In the nearly 5,000-page filing, lawyers for Trump said it has proven a “practical impossibility” for Trump to secure a bond from any financial institutions in the state, as “about 30 surety companies” have refused to accept assets including real estate as collateral and have demanded cash and other liquid assets instead.
To get the institutions to agree to cover that $464 million judgment if Trump loses his appeal and fails to pay the state, he would have to pledge more than $550 million as collateral—“a sum he simply does not have,” reportedThe New York Times, despite his frequent boasting of his wealth and business prowess.
You don’t have the option of looking at a court judgement like an investment opportunity. This is a legal judgement. You don’t get to “hold onto cash” just because not having it would risk exposure or something.
You do this, or they start selling your assets off for an unflattering amount of money, and/or you can go to jail, or have all of the things you owned possessed and auctioned off to pay for the judgement.
The thing you don’t get to do is not pay.
This isn’t about him paying his legal bill, it’s about a bond to appeal.
Using all your cash to appeal is a bad idea for ANYONE
if you lose the appeal, you can then decide on your cash and asset mix to pay it off.

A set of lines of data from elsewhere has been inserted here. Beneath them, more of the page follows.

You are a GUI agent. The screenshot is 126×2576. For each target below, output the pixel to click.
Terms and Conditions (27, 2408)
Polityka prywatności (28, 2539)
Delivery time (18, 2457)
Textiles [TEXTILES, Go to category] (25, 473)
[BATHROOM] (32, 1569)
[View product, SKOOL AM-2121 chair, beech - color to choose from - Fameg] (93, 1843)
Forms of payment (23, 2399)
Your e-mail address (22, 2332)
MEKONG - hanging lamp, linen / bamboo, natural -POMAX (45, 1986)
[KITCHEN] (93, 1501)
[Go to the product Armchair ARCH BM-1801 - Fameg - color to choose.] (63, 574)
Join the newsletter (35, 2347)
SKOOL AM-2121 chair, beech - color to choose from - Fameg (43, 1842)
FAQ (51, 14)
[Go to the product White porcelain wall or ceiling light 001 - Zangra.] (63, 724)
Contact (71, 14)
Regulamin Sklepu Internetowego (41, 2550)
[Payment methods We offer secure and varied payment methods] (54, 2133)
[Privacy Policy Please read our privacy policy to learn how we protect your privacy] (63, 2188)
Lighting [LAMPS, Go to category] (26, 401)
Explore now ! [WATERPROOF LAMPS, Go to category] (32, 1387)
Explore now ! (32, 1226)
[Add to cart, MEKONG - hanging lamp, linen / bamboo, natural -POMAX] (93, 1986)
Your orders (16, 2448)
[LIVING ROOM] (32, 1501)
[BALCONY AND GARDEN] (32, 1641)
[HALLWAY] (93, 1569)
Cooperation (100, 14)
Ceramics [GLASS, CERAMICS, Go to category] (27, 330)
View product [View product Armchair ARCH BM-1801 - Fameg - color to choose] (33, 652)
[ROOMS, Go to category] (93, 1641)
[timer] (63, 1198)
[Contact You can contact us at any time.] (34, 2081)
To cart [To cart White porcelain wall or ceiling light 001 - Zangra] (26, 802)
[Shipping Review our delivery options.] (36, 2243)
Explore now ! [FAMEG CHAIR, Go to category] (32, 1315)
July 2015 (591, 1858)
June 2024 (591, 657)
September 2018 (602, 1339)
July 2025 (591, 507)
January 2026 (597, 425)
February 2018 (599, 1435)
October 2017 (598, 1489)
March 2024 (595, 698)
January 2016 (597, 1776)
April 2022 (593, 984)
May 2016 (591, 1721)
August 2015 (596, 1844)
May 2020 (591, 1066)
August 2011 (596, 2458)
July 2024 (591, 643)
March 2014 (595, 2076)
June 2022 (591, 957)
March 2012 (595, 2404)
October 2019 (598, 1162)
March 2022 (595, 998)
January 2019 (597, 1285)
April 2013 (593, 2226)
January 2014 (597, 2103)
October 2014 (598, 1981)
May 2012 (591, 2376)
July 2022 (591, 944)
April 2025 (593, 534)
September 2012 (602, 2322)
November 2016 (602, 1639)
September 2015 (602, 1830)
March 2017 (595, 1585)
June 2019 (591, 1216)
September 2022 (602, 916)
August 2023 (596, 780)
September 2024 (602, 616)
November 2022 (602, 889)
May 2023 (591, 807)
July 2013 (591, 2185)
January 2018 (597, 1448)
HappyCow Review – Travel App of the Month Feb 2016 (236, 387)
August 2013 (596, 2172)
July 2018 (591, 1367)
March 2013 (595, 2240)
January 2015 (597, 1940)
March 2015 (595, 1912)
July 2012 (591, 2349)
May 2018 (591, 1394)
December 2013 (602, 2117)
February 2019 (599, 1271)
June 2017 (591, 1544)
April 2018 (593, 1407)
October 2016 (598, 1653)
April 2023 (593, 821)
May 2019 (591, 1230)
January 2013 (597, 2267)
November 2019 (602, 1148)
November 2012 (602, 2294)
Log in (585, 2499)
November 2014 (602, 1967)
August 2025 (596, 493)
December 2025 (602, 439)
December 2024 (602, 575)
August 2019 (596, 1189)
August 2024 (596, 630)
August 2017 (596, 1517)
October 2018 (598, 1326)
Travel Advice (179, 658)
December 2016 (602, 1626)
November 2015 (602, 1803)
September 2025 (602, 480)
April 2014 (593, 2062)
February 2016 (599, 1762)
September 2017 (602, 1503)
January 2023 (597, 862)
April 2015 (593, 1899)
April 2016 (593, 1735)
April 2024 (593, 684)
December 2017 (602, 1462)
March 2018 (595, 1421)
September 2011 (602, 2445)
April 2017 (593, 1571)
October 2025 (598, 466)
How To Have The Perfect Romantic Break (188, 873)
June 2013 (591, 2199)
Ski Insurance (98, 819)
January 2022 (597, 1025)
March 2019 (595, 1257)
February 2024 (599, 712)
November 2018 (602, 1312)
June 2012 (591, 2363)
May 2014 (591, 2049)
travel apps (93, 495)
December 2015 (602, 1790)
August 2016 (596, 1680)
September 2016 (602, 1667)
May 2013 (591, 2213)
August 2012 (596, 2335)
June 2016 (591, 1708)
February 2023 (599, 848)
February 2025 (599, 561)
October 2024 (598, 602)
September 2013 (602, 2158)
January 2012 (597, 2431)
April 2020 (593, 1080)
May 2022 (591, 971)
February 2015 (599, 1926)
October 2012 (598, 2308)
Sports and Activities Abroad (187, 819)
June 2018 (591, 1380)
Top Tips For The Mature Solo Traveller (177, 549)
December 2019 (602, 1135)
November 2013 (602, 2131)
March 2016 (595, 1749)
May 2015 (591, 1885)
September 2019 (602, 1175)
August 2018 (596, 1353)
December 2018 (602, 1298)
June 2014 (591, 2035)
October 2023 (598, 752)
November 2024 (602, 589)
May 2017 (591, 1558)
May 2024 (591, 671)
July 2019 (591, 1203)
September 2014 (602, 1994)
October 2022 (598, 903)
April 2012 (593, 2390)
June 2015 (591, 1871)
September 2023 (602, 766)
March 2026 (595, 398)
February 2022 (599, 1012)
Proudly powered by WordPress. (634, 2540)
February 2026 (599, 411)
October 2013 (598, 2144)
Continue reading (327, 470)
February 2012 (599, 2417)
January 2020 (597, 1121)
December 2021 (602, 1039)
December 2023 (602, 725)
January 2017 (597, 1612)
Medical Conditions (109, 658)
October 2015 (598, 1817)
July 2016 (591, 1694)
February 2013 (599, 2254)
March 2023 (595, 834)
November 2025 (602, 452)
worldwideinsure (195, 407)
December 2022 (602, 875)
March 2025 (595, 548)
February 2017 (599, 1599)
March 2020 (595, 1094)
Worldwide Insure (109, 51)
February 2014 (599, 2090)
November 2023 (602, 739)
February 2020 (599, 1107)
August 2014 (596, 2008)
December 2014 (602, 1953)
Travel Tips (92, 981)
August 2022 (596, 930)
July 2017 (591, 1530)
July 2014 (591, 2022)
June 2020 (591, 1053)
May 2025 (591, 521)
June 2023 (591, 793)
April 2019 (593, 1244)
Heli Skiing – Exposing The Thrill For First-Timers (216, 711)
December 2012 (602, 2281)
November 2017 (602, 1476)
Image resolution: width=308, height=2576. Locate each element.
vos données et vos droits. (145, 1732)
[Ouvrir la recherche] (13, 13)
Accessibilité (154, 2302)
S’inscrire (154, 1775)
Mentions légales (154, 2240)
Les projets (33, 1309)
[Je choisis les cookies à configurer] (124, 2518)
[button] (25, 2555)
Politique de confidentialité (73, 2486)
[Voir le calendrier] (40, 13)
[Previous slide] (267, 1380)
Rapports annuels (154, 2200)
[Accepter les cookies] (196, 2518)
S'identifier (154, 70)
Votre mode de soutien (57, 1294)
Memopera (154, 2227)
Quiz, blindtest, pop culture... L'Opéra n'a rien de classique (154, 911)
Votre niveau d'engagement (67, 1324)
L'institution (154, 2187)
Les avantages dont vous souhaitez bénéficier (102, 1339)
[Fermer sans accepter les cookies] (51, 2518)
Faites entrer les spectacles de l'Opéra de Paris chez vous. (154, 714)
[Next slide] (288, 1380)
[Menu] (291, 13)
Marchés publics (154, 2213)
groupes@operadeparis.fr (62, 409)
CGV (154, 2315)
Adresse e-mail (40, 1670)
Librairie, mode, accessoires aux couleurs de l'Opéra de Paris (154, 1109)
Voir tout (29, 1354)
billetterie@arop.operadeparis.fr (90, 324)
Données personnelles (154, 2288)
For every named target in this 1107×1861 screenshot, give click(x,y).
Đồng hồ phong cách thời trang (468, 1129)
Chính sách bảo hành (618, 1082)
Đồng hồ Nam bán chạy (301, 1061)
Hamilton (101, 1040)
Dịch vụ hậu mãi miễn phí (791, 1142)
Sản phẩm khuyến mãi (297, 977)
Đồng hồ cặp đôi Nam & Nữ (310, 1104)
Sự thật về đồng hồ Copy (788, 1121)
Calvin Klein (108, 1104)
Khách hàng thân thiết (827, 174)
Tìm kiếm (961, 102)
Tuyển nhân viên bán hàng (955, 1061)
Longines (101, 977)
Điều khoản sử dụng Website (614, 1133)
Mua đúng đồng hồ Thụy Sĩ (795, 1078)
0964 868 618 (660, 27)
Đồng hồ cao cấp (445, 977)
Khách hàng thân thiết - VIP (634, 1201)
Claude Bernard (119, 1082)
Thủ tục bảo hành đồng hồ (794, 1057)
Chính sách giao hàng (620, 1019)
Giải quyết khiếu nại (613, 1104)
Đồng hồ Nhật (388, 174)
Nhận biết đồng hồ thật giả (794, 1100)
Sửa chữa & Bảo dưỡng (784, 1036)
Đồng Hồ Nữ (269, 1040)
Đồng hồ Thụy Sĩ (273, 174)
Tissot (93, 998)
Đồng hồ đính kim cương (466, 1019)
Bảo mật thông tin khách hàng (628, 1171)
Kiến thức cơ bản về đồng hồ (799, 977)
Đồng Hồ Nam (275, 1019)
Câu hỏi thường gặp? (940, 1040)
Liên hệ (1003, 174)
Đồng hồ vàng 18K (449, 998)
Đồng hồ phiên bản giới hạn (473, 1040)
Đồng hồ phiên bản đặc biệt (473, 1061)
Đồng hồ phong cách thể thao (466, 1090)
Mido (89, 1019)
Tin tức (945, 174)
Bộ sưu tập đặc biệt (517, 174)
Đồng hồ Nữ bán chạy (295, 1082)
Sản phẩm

Edit: think about it this way. If you can put up asset collateral on a appeal that’ll take a year, that’s a whole year you could be earning interest on the cash and have cash for an emergency. Maybe you go half and half so you don’t risk as much of the other assets. Leaving yourself with no cash is just bad. He’s in a really bad situation so maybe he only has bad options, but that doesn’t mean it’s not bad.
That’s fair. You’re correct, I wasn’t thinking about it in that context.